An important part of decision trees is determining the order and structure of the hierarchy, since all we start out with are a list of features that we're interested in. A good measurement fo how good a feature is for predicting the dependent variable is by measuring the information gain that feature provides. How do we measure information gain? What does that even mean? Let's just start with the intuition that an increase in information results in an increase in heterogeneity. Information allows us to separate data. More information is equivalent to saying less entropy. The big idea is that entropy makes data hard to distinguish, information allows us to distinguish it. Like putting on a new pair of glasses.

### Measuring entropy

$$\begin{eqnarray}
R(X) & = & \frac{\lvert \{ x | x \in X \ \textrm{and} \ x = \mathrm{pos}  \} \rvert}{\lvert X \rvert} \\[12pt]
H(X) & = & - p \log p - (1 - p) \log (1-p) \ \textrm{with} \ p = R(X)\\[12pt]
\end{eqnarray}$$

$R(X)$ is the proportion of the data in X that takes on the positive condition in the dependent variable.
$H(X)$ is the Shannon Entropy.

In [33]:
# Let's define the positive condition as being alive :)
# Let's find the proportion of males that ended up alive, and let's do the same for females

r_male = np.average(males.Survived)
r_female = np.average(females.Survived)

# Let's then calculate the entropy from these proportions

def entropy(p):
    return -p * np.log(p) - (1 - p) * np.log(1 - p)

h_male = entropy(r_male)
h_female = entropy(r_female)

In [37]:
# Let's also calculate the baseline entropy of the data

r_base = np.average(train_raw.Survived)
h_base = entropy(r_base)

In [39]:
h_base, h_female, h_male

(0.6659119735267652, 0.5709141922481396, 0.4846358858279689)

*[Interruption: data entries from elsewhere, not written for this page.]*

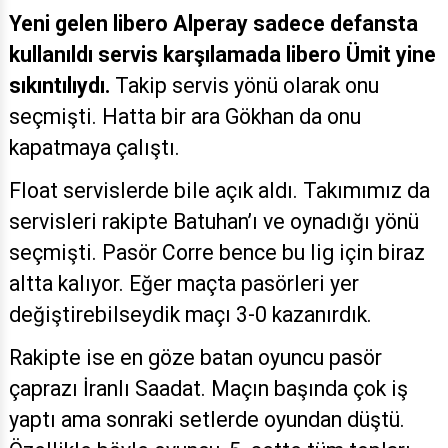
Yeni gelen libero Alperay sadece defansta
kullanıldı servis karşılamada libero Ümit yine
sıkıntılıydı.
Takip servis yönü olarak onu
seçmişti. Hatta bir ara Gökhan da onu
kapatmaya çalıştı.
Float servislerde bile açık aldı. Takımımız da
servisleri rakipte Batuhan’ı ve oynadığı yönü
seçmişti. Pasör Corre bence bu lig için biraz
altta kalıyor. Eğer maçta pasörleri yer
değiştirebilseydik maçı 3-0 kazanırdık.
Rakipte ise en göze batan oyuncu pasör
çaprazı İranlı Saadat. Maçın başında çok iş
yaptı ama sonraki setlerde oyundan düştü.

## Measuring information gain

Just take the base entropy, and subtract the weighted average of the entropies from the two splits.

$$\begin{eqnarray}
IG(D,T,F) & = & H(D) - \frac {\lvert T\rvert} {\lvert D \rvert } H(T) - \frac {\lvert F \rvert} {\lvert D \rvert } H(F)
\end{eqnarray}$$

IG -> Information Gained

Where $D$ represents the base set of the dependent variable, not filtered based on a feature's split (e.g. male vs. female for the sex feature)

In [44]:
ig = h_base - (males.size/train_raw.size) * h_male - (females.size/train_raw.size) * h_female
ig

0.15087048925218174

### Dang!

Now we have a way to evaluate how good a split of the data is based on a feature! Big IG means more good.